If `int f(x) dx = 2 cos sqrt(x) + c`, then f(x) =

To solve the problem, we need to find the function \( f(x) \) given that the integral of \( f(x) \) with respect to \( x \) is equal to \( 2 \cos(\sqrt{x}) + c \). ### Step-by-Step Solution: 1. **Start with the given integral**: \[ \int f(x) \, dx = 2 \cos(\sqrt{x}) + c \] 2. **Differentiate both sides with respect to \( x \)**: To find \( f(x) \), we need to differentiate the right-hand side: \[ f(x) = \frac{d}{dx}(2 \cos(\sqrt{x}) + c) \] 3. **Apply the chain rule**: The derivative of \( 2 \cos(\sqrt{x}) \) can be calculated using the chain rule.
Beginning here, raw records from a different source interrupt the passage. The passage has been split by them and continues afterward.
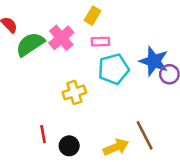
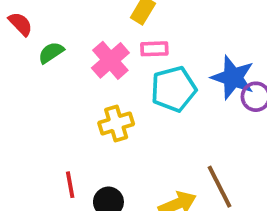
pink cross: (61, 38) -> (110, 60), moved
green semicircle: (30, 44) -> (51, 53), size x0.6

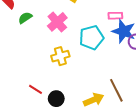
pink rectangle: (154, 49) -> (115, 16), moved
red line: (70, 185) -> (36, 89), turned -48

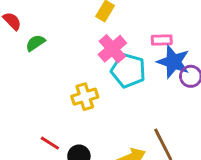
pink cross: (57, 22) -> (112, 49), moved
cyan pentagon: (91, 37) -> (128, 71), turned 30

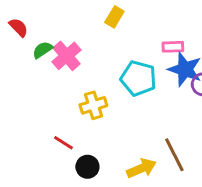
pink cross: (112, 49) -> (66, 56), moved
red line: (50, 143) -> (63, 143), moved

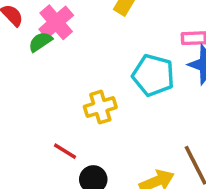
pink cross: (66, 56) -> (56, 22), moved

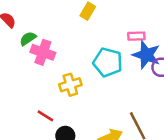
pink cross: (56, 22) -> (43, 52), moved, turned -30

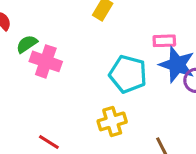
yellow cross: (70, 85) -> (112, 121), moved

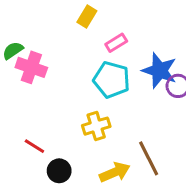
pink rectangle: (164, 41) -> (116, 43), moved, turned -30

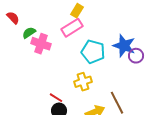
pink rectangle: (116, 43) -> (72, 28), moved, size x1.5
red line: (34, 146) -> (56, 98), moved

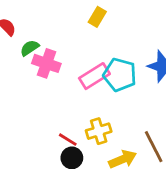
pink rectangle: (72, 28) -> (94, 76), moved
yellow cross: (83, 82) -> (99, 131), moved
Let \( u = \sqrt{x} \), then: \[ \frac{d}{dx} (2 \cos(u)) = -2 \sin(u) \cdot \frac{du}{dx} \] where \( \frac{du}{dx} = \frac{1}{2\sqrt{x}} \). 4. **Substituting back**: Now substituting back \( u = \sqrt{x} \): \[ f(x) = -2 \sin(\sqrt{x}) \cdot \frac{1}{2\sqrt{x}} = -\frac{\sin(\sqrt{x})}{\sqrt{x}} \] 5. **Final result**: Thus, we find: \[ f(x) = -\frac{\sin(\sqrt{x})}{\sqrt{x}} \] ### Conclusion: The function \( f(x) \) is: \[ f(x) = -\frac{\sin(\sqrt{x})}{\sqrt{x}} \]